Естественно, вначале эта самоорганизация может быть разовой, она может быть ad hoc, может длиться недолго и, скажем, существовать только до тех пор, пока проблема не решена. Анархисты предполагают, что рано или поздно люди могут проконтролировать результаты борьбы. А раз проконтролировать, то это требует и более длительной и более устойчивой формы самоорганизации — предположим, в форме более-менее регулярно собирающихся общих собраний, которые обсуждают эту проблему. И вот тогда, постепенно из такой разовой, эпизодической самоорганизации может вырасти уже самоуправление, то есть некие структуры самоорганизованного, самоуправляющегося принятия решений.
Все еще есть такая форма экономической самоорганизации, как израильский кибуц, который, в принципе, изначально, по своей форме организации, принятия решений и экономического функционирования был достаточно близок к анархистскому общественному проекту. Тем не менее в конечном счете они оказались вписанными в государственную структуру, в структуру определенной экономической модели, основанной, с одной стороны, на денежной системе, на стремлении к получению прибыли, а с другой — на попытках государственного централизованного планирования, которые тоже осуществлялись израильскими социал-демократами. Первоначально некоторые теоретики кибуцев считали, что возможно сосуществование. Был такой знаменитый философ Мартин Бубер, который тоже выступал в качестве одного из теоретиков кибуцной альтернативы или кибуцного пути развития, считая, что это действительно будет альтернативой современному государственническому социуму по всему миру. Постепенно кибуцы интегрировались и в систему государства, и в систему принятия решений, и в систему экономической структуры, когда они стали постепенно брать кредиты у банков, сами стали выступать в качестве работодателя и когда началось расслоение внутри кибуцев.

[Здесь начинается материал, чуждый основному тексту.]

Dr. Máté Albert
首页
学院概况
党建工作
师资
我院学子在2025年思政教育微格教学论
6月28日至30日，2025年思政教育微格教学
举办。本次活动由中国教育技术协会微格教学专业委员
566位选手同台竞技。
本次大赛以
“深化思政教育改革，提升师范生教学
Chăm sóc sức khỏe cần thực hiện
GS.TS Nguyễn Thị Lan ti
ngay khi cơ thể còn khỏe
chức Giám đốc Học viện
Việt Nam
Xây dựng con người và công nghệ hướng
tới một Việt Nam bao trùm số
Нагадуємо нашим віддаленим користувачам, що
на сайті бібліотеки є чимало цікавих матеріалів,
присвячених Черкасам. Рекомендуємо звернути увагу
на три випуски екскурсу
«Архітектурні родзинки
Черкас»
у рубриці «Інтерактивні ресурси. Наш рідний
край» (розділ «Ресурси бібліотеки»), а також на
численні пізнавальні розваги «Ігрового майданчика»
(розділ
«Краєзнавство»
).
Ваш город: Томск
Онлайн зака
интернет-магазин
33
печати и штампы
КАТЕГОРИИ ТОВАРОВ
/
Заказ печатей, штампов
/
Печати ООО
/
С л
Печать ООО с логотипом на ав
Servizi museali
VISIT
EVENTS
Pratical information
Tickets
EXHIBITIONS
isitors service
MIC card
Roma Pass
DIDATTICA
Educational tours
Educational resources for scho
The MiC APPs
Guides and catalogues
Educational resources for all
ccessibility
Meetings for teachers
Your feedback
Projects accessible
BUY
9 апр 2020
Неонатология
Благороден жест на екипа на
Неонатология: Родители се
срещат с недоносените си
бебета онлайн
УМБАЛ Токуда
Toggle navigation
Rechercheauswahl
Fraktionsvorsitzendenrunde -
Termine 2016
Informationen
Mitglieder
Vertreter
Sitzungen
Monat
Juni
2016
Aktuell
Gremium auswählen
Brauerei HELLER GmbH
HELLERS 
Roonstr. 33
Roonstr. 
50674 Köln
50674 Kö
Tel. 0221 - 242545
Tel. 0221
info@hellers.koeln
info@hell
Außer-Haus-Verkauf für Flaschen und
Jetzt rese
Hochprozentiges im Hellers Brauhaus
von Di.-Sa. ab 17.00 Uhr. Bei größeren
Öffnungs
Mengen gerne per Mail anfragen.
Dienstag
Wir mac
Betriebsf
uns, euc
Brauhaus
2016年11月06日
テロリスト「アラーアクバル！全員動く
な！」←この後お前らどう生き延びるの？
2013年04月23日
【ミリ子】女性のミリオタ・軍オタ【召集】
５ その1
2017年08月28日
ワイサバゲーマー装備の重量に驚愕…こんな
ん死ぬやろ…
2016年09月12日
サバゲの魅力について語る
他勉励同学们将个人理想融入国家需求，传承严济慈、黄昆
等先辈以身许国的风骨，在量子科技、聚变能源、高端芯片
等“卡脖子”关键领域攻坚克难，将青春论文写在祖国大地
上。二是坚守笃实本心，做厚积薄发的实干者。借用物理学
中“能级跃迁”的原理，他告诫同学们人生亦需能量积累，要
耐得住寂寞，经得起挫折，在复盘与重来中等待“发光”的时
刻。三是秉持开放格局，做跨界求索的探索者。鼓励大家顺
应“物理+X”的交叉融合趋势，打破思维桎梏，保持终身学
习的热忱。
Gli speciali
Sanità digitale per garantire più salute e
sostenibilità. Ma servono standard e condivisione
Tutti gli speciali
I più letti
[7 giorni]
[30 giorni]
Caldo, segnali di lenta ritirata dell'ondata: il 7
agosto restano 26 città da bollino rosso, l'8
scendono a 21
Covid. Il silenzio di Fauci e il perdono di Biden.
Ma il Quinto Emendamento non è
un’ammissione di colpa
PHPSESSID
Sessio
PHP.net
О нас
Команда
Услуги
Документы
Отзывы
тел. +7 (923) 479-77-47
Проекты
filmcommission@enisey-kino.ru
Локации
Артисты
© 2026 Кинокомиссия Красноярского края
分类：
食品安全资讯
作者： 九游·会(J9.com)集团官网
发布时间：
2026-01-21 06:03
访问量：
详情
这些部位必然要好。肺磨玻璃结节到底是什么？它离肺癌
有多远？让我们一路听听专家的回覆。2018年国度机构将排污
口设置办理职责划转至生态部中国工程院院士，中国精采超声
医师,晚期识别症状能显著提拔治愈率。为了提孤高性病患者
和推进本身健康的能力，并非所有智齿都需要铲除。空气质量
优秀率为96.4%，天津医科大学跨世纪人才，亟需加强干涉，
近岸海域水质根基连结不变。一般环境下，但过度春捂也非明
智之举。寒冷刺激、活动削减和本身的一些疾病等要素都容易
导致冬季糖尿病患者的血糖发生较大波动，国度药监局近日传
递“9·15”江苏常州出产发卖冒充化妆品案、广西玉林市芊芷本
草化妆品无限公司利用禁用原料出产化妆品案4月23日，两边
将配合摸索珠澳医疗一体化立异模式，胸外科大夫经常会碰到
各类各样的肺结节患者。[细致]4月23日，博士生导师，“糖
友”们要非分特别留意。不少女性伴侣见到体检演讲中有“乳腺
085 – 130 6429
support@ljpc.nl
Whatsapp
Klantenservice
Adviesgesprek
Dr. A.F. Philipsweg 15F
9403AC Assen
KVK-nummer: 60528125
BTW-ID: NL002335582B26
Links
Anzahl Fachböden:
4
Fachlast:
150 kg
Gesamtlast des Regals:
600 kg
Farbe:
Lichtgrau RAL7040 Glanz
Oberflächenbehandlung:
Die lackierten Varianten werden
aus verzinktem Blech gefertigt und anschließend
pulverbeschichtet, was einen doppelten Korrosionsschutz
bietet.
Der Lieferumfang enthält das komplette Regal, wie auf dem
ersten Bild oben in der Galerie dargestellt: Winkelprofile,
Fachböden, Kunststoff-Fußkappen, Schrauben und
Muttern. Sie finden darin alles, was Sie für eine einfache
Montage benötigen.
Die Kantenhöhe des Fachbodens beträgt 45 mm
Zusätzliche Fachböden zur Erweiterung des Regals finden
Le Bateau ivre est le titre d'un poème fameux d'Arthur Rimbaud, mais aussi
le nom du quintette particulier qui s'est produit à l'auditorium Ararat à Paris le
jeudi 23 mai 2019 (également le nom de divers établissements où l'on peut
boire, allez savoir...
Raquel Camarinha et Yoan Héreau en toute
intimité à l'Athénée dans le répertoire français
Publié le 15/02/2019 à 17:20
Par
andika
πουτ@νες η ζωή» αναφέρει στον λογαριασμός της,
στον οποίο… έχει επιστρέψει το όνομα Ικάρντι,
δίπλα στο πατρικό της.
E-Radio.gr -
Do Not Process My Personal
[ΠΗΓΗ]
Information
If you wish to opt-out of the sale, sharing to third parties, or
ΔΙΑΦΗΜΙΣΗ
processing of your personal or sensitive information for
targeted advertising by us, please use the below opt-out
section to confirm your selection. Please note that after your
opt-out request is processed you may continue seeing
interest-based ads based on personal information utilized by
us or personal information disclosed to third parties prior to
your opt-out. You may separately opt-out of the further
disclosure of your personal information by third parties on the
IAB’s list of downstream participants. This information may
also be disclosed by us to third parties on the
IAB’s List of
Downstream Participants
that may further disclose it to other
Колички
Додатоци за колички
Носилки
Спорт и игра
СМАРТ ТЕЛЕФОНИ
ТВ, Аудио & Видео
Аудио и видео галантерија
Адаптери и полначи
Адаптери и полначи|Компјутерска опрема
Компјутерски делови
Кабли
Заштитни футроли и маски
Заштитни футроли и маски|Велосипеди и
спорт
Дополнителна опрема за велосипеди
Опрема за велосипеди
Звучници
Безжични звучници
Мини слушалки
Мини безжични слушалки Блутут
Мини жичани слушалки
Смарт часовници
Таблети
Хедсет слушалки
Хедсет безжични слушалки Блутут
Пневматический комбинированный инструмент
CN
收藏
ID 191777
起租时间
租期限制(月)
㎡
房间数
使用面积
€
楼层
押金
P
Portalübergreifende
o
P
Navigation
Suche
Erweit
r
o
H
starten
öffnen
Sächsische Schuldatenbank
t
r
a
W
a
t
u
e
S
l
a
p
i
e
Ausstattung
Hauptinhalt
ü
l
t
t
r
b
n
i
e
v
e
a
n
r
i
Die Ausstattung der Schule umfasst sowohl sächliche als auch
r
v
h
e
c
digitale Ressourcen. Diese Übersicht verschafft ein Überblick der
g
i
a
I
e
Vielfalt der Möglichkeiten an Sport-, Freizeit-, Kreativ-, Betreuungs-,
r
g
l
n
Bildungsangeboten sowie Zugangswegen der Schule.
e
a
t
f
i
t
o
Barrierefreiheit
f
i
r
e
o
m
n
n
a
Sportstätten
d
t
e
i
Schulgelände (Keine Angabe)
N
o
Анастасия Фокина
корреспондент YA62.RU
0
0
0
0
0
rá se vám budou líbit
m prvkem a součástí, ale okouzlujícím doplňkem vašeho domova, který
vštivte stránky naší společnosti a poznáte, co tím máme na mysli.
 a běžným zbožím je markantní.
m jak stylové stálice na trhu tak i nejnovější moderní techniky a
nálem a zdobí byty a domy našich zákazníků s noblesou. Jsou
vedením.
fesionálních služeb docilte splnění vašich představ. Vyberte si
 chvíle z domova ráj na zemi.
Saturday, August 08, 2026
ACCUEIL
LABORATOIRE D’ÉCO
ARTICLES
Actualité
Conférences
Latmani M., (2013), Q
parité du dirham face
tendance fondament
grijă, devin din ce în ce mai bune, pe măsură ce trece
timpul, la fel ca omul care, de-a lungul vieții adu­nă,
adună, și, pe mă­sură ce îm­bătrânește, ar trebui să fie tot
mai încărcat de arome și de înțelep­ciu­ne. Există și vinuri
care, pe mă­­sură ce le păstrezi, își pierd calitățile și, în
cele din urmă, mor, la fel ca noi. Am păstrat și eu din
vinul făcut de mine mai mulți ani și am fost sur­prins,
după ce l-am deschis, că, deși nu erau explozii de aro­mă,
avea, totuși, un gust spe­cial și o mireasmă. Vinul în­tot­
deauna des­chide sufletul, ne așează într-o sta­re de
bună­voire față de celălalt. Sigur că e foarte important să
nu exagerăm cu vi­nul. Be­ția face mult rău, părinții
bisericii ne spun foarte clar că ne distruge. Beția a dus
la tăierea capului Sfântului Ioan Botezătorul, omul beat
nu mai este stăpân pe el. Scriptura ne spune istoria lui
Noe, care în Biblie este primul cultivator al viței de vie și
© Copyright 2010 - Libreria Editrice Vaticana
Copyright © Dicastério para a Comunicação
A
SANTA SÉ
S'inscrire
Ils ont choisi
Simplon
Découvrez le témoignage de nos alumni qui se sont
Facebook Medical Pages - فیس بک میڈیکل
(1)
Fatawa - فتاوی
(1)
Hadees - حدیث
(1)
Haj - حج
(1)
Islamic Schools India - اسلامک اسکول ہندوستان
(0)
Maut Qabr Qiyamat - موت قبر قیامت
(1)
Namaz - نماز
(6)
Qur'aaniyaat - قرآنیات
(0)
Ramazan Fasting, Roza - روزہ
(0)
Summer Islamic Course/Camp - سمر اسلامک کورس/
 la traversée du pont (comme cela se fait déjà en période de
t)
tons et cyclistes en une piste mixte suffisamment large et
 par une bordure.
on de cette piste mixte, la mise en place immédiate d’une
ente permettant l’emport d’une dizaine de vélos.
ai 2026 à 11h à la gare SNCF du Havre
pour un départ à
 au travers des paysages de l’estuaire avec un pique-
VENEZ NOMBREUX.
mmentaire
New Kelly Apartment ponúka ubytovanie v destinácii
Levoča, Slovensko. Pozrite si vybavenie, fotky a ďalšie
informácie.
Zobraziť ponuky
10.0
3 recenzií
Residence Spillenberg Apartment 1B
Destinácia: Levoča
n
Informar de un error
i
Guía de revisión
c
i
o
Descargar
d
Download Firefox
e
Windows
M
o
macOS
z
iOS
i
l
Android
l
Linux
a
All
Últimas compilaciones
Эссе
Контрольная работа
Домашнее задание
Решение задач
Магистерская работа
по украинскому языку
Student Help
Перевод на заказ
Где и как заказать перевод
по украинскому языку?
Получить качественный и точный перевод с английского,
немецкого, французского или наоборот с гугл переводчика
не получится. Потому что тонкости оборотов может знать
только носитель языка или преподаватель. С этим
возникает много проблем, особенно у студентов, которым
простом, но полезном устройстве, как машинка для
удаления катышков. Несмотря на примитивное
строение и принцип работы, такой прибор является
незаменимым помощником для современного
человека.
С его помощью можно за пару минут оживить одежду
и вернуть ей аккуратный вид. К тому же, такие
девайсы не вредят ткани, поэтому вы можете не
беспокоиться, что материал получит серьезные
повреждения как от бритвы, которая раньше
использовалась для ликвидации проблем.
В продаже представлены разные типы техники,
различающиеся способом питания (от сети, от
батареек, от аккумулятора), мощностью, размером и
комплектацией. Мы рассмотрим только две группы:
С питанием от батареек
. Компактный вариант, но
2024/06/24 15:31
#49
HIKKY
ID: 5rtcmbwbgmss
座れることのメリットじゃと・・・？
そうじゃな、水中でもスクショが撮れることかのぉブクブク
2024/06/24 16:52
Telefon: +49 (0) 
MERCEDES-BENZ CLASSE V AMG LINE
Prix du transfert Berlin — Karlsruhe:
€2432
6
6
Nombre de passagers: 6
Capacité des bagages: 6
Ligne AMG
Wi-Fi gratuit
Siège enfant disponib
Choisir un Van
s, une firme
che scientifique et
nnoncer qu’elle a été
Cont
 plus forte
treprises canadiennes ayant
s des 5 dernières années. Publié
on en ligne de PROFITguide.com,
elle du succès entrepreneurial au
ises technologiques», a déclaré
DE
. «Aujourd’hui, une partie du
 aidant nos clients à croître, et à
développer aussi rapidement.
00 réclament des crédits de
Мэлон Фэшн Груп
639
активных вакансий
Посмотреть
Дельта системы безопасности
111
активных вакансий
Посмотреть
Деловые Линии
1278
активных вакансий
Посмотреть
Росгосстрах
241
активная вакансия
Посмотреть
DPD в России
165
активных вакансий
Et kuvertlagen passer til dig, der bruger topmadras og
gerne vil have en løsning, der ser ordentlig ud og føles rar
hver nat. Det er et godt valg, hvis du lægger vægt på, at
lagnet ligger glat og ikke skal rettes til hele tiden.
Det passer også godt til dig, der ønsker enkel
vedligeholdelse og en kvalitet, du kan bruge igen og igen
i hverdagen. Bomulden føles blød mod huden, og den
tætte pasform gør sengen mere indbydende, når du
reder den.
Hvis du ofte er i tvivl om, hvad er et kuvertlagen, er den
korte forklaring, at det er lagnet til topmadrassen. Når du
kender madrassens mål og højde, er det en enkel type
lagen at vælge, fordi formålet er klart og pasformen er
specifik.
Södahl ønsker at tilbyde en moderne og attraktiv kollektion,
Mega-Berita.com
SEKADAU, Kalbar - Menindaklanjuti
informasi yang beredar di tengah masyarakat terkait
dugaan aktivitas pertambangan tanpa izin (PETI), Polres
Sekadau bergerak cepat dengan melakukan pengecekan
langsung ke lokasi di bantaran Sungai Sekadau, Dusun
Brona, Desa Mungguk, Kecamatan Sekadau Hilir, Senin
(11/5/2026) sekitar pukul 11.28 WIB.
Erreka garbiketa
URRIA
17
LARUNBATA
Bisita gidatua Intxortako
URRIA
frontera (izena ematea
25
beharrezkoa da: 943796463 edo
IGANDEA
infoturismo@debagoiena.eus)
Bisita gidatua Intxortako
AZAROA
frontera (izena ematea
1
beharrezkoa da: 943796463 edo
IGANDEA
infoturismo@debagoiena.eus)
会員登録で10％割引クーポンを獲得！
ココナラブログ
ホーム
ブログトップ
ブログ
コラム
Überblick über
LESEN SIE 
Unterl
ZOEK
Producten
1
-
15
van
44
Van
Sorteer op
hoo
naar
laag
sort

Вероятно, этот самоорганизованный социум, как его себе представляют анархисты в виде самоорганизованных общин, общих собраний, анархо-синдикалистских свободных профсоюзов и еще каких-то иных форм организации, конечно, будет оказывать сопротивление, самообороняться, и, вероятно, какие-то сшибки и столкновения исключать нельзя, как это, пожалуйста, было в Испании в 1936 году.
Анархисты предлагают свою альтернативу, анархисты предлагают свою форму реализации этой альтернативы. Дальше все зависит от самого общества: примет или не примет. Другое дело, что анархисты предупреждают и напоминают, например, об экологической угрозе, они говорят о том, что логика современной цивилизации, основанной на властничестве, на господстве, ведет в совершенно определенную сторону — к тому, о чем когда-то говорил Римский клуб, о чем говорилось во многих других экологических докладах: ведет к растворению, исчезновению, размыванию человека общественного, к той самой агорафобии современного человека, к патологической подчас неспособности собираться вместе и принимать какие-то согласованные решения, к тотальной, трагической атомизации человека в современном мире, к абсолютно полному отчуждению — чем дальше, тем больше. То есть фактически к деградации человека как личности в потенциале.
Анархисты предупреждают, но в остальном они прогностики. Они никого не заставляют, они говорят «если — то». Если человечество будет продолжать развиваться по тому пути, по которому оно идет, то кончится это так-то и так-то. Кончится очень плохо. Есть способ это избежать? Есть. Мы его предлагаем, говорят анархисты. Хотите — берите, хотите — нет. Нельзя заставить людей выбрать свободу. Свобода должна быть выбрана самими людьми, иной дороги нет.